*** MATERIAL PROVIDED ***
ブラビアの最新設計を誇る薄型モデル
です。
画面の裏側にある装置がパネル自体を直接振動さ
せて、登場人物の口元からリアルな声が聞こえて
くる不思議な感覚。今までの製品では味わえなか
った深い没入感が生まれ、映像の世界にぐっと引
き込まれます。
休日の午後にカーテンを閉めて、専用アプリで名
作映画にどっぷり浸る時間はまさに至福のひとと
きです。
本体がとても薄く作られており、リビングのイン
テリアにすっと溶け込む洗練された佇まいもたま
*** End of MATERIAL PROVIDED ***
*** MATERIAL PROVIDED ***
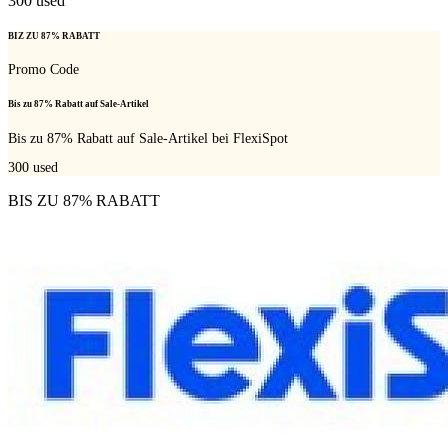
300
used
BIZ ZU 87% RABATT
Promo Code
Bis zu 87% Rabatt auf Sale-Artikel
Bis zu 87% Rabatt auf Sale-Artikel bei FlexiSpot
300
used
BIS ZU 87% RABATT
*** End of MATERIAL PROVIDED ***
• _BRIEF_
All lines of the records above that contain the word "Sale" are to be copied out.

• _RESULT FOR THIS TASK_
Bis zu 87% Rabatt auf Sale-Artikel
Bis zu 87% Rabatt auf Sale-Artikel bei FlexiSpot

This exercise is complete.